Pour répondre à ce défi, le rapport propose la mise en place de revenus de transition. Ces dispositifs offriraient un soutien financier temporaire aux travailleurs en reconversion vers des métiers liés à la transition écologique. L’objectif : sécuriser leurs parcours, éviter pertes de revenus et parcours discontinus, et transformer la transition en vecteur de résilience sociale et économique.

Une “flexisécurité” adaptée au XXIe siècle

Ces revenus s’inscrivent dans la logique de la flexisécurité. Ils concilient mobilité professionnelle et protection sociale. Sauf que dans ce cas, la flexibilité est directement liée au défi climatique. Elle protège les travailleurs des secousses liées aux fermetures d’activités carbonées et aux reconversions imposées par la régulation environnementale, tout en orientant leurs parcours vers des emplois compatibles avec les limites planétaires.

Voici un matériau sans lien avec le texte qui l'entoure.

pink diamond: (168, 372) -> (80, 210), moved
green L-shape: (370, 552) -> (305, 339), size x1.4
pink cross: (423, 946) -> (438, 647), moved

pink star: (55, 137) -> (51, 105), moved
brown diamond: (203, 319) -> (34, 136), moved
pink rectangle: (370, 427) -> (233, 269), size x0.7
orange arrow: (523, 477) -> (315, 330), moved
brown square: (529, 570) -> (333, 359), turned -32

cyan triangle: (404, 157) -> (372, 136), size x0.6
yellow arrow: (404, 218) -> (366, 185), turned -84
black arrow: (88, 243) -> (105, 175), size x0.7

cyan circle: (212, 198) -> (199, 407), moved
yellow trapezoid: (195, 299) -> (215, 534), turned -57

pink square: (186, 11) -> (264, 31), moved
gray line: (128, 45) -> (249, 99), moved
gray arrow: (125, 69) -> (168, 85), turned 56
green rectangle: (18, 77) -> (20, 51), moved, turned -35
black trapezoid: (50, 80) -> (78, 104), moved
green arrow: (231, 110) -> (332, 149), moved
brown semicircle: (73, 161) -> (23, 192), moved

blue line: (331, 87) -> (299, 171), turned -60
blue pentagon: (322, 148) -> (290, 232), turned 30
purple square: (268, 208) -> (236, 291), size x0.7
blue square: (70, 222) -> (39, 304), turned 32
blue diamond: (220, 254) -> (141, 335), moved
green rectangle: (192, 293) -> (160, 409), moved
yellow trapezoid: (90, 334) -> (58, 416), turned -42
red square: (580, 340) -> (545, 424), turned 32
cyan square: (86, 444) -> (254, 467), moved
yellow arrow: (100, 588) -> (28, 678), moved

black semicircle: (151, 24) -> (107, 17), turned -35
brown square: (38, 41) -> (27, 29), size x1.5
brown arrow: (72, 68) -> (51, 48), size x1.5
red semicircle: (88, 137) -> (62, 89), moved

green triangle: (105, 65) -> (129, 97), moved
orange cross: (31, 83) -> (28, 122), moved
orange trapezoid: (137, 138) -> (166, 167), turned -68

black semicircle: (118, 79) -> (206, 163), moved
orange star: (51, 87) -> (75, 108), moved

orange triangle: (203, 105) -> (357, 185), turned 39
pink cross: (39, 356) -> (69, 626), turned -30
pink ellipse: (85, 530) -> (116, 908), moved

Derrière ce mécanisme se dessine une philosophie : passer d’un modèle curatif à un modèle préventif. Les revenus de transition ne sont pas une dépense supplémentaire, mais un investissement collectif qui amortit les chocs et préserve la cohésion sociale.

Une nouvelle branche sociale

Ces revenus pourraient s’intégrer à une branche dédiée aux risques sociaux-écologiques, aux côtés de la santé, des pensions, du chômage ou des allocations familiales. Celle-ci combinerait accès garanti à des services de base, critères environnementaux dans les prestations sociales et revenus de transition pour sécuriser les travailleurs.